I began to change my thinking, replacing my old habits with good habits. I changed my associations with using people to people who could get me involved with something more positive. After being informed of a free computer repair class offered at the Dayton Career Academy , by a good friend named Darryl Wallace, a person who I had worked on his computer at one time, I entered into this free computer repair class in March, 2000. I completed that program and graduated in June, 2002. I was convinced that I was ready for a Computer Technician position and quickly found out that I needed to be certified A+. I sold computers to and repaired computers for family, friends and associates. I managed to establish a small customer base of repeat customers. At the advice of another friend, I reapplied to Sinclair Community College for their Associate degree program in Computer Information Systems, Concentration: User Support. I had previously attempted to attend Sinclair Community College in 1998 and under the Joint Training Partnership Act (now WIA). I still had problems with relapse and failed miserably. I tried to take 18 credit hours against the advice of my JTPA counselor and when I ran into problems I just quit. Instead of contacting my counselor and working through my difficulties, I just quit. When I finally came to my senses it was too late for assistance.
I am still striving to become that productive member of society and since becoming a father of five children, 4 step children; uncle to many more young adults; grandfather of step children and asked to be father of many more children of fatherless families, I now try to set the most positive example possible. My children have expressed an interest in not only being able to visit me and spend the night but they want to come live with me. My children's mother is suffering from active dual addiction at this point in time.
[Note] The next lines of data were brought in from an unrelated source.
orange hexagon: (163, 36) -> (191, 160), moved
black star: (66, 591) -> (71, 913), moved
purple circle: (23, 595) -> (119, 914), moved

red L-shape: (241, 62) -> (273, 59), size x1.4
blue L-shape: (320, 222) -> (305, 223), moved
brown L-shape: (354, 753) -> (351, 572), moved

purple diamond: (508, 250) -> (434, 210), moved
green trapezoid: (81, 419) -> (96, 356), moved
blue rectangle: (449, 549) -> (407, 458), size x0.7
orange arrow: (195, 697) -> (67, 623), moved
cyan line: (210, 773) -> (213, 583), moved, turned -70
The un-employability and unmanageability is evident with her as well.
Now, at this point in my life, I feel that GOD has given me this last chance at completing my career goals in higher education. Every door that I thought had been shut had been opened for me.
My financial difficulty is another matter that must be addressed as well. I am in deep financial difficulty and need expert assistance in that area. Because of child support issues and being underemployed, I am having trouble even maintaining adequate housing for myself. I believe that God has had put me in the hands of the right individuals and organization that can provide me with the vast assistance that I need to become a productive member of society. I can only be eternally grateful.
Oh, I now know that my father was trying to teach me about the importance of individuality by not devoting some of his financial resources to buying us the stylish cloths we wanted to in order fit in and to this day I have strived to maintain this individuality by dressing contrary to today's styles (i.e. doo rags, pants down below the booty, etc., etc.). I also now know that despite what I considered to be the questionable way my father raised me, he really loved and cared about me. My welfare and the welfare of the family was his prime directive. My father died in 1980 but I remember all of his advice every day of my life. Oh do I miss my DAD. My mother has been sober for many years now and has been active in assisting me with my sobriety by helping me understand the principles of AA/NA. After all, who to learn from than another alcoholic/addict who has a proven track record of sobriety.